Posted on April 17, 2012

The award of the DSc (honoris causa) is based on his leading international role in thinking and research activities on the global supercontinent cycle, on having established a journal (Gondwana Research) and led it as Editor to the very pinnacle of current international geological publications and on his personal research publication record and its citation profile.
 
He has taken the journal Gondwana Research from humble beginnings as a newsletter to one of the pre-eminent geological publications today, where it is published by Elsevier Science, the world’s leading science publisher, and it is currently in the number-one position amongst the general geological (non-review type) journals in citation rankings, with a 2010 impact factor of 5.503. Santosh has edited this journal throughout its remarkable growth and has turned it into a global geological powerhouse that bestrides the junction of established Western geoscience and underlines the rapidly emerging importance of Eastern (Japanese, Chinese and Indian) geoscientific thinking.
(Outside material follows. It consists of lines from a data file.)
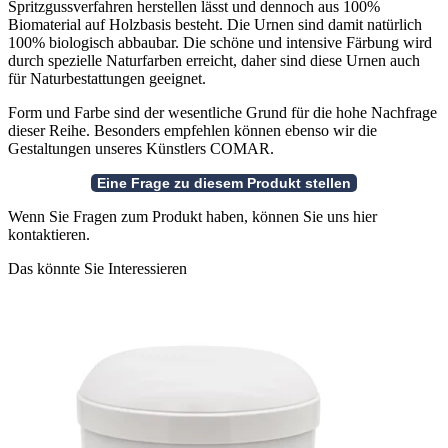
Spritzgussverfahren herstellen lässt und dennoch aus 100%
Biomaterial auf Holzbasis besteht. Die Urnen sind damit natürlich
100% biologisch abbaubar. Die schöne und intensive Färbung wird
durch spezielle Naturfarben erreicht, daher sind diese Urnen auch
für Naturbestattungen geeignet.
Form und Farbe sind der wesentliche Grund für die hohe Nachfrage
dieser Reihe. Besonders empfehlen können ebenso wir die
Gestaltungen unseres Künstlers COMAR.
Wenn Sie Fragen zum Produkt haben, können Sie uns hier
kontaktieren.
Das könnte Sie Interessieren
His long academic association with Japanese earth sciences, allied to an earlier educational foundation from India, has given him a unique strength in achieving this and in dominating global thinking and scientific activities related to the supercontinent cycle. His seminal 2004 co-authored book, Continents and Supercontinents, encapsulated ground-breaking work from over two decades.
 
Prof M Santosh was born in India in 1957 and obtained his PhD in 1986 from Cochin University. From 1981 to 2000, he was a research fellow and subsequently a scientist at the Centre for Earth Science Studies, India, with extensive postdoctoral periods in the UK (1988) and especially in Japan (1999 to 2000). It was in the latter country, from the University of Osaka City, that he obtained the DSc in 1990.

Since 2000, he has been a distinguished Professor at Kochi University in Japan. He has been the leader of several important bilateral research projects between India and Japan, has co-led a UNESCO project, has served on the board of five international journals of high standing, and has been a Visiting Professor at nine international universities in India, France, USA, Japan, Australia, China and South Korea.
 
He supervised eight PhD students as well as many MSc students at a number of universities. He has a publication record in high-class international journals and book series which would be very difficult to match for any person from any background: well over 300 scholarly works, an ISI (Web of Science) H-index of 33 (255 documents found; 3 562 citations), with a Scopus record of H=29 (268 documents found). There are 48 book or memoir contributions to add to the list of journal papers.

Prof Santosh has also earned many awards, most significantly the very top geoscience awards in India: the National Mineral Award and the Outstanding Geologist Award. The former is awarded annually by the Vice-President of the country.